Wall Street Slips as Strong Jobs Report Dims Hopes for Early Fed Rate Cuts

U.S. stocks eased after stronger-than-expected January payroll growth reduced expectations for near-term rate cuts, while energy and gold stocks surged. Treasury yields rose as the 10-year note touched 4.17%.
The Dow slipped 66.74 points or 0.1 percent to 50,1212.40, the Nasdaq dipped 36.01 points or 0.2 percent to 23,066.47 and the S&P 500 edged down 0.34 points or less than a tenth of a percent to 6,941.47.Wall Street opened stronger on Thursday after the Labor Department reported that U.S. non-farm payrolls surged by 130,000 in January, far exceeding expectations of 70,000. Decembers gain was revised down to 48,000 from 50,000, while the unemployment rate edged lower to 4.3% from 4.4%, defying forecasts for no change.
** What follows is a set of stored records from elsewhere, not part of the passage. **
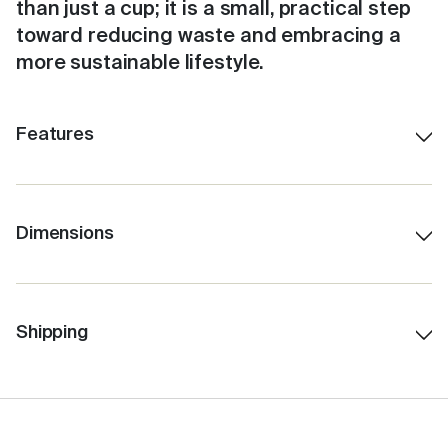
than just a cup; it is a small, practical step
toward reducing waste and embracing a
more sustainable lifestyle.
Features
Shatterproof ceramic lining.
Colour-matched inner.
Stays hot for up to 3 hours, depending on use.
Dimensions
230ml/8oz
Insulated for cold drinks as well.
12.5 cm H (with lid)
Easy to clean with a no-fuss, click-back lid.
7.5 cm Lid W
Shipping
Features internal Barista lines.
6.0 cm Base W
Fits under standard coffee machines.
10.0 cm H (without lid)
Fits in a standard car cup holder.
259 gms Total Weight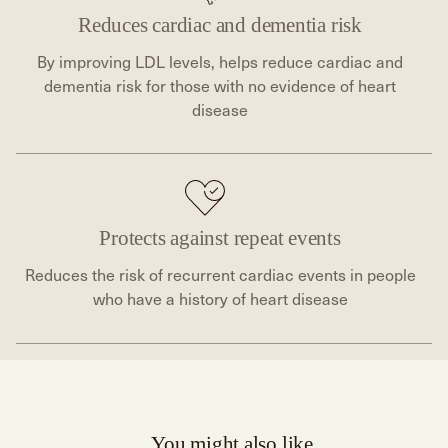
Reduces cardiac and dementia risk
By improving LDL levels, helps reduce cardiac and
dementia risk for those with no evidence of heart
disease
Protects against repeat events
Reduces the risk of recurrent cardiac events in people
who have a history of heart disease
You might also like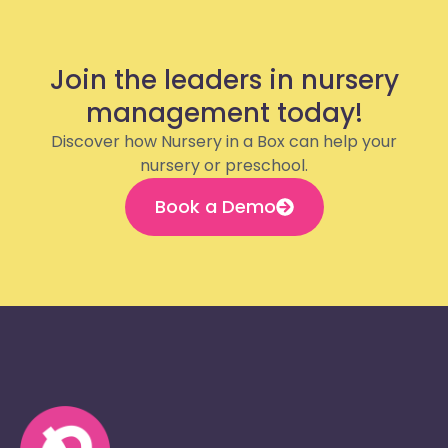
Join the leaders in nursery
management today!
Discover how Nursery in a Box can help your
nursery or preschool.
Book a Demo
However, the Department also made a large downward revision to 2025 job growth, cutting the annual total to 181,000 from 584,000. LPL Financials Chief Economist Jeffrey Roach noted that labor demand had nearly stalled last year, with an average monthly gain of just 15,000 jobs. The stronger-than-expected January figures now make near-term Fed rate cuts less likely ahead of Fridays key inflation report.
Energy stocks moved sharply higher along with the price of crude oil, with the Philadelphia Oil Service Index and the NYSE Arca Oil Index surging by 3.1 percent and 2.8 percent, respectively. Gold prices notably increased contributing to substantial strength among gold stocks, as reflected by the 2.6 percent jump by the NYSE Arca Gold Bugs Index. Semiconductor, computer hardware and natural gas stocks also saw considerable strength, while airline, software and brokerage stocks showed significant moves to the downside.
Asia-Pacific stocks moved mostly higher, with the Japanese markets closed for a holiday. China's Shanghai Composite Index inched up by 0.1 percent, while Hong Kong's Hang Seng Index rose by 0.3 percent. The major European markets turned in a mixed performance on the day while the U.K.'s FTSE 100 Index jumped by 1.1 percent, the French CAC 40 Index dipped by 0.2 percent and the German DAX Index fell by 0.5 percent.
In the bond market, treasuries moved to the downside in reaction to the monthly jobs data. As a result, the yield on the benchmark ten-year note which moves opposite of its price, climbed 2.5 bps to 4.17 percent.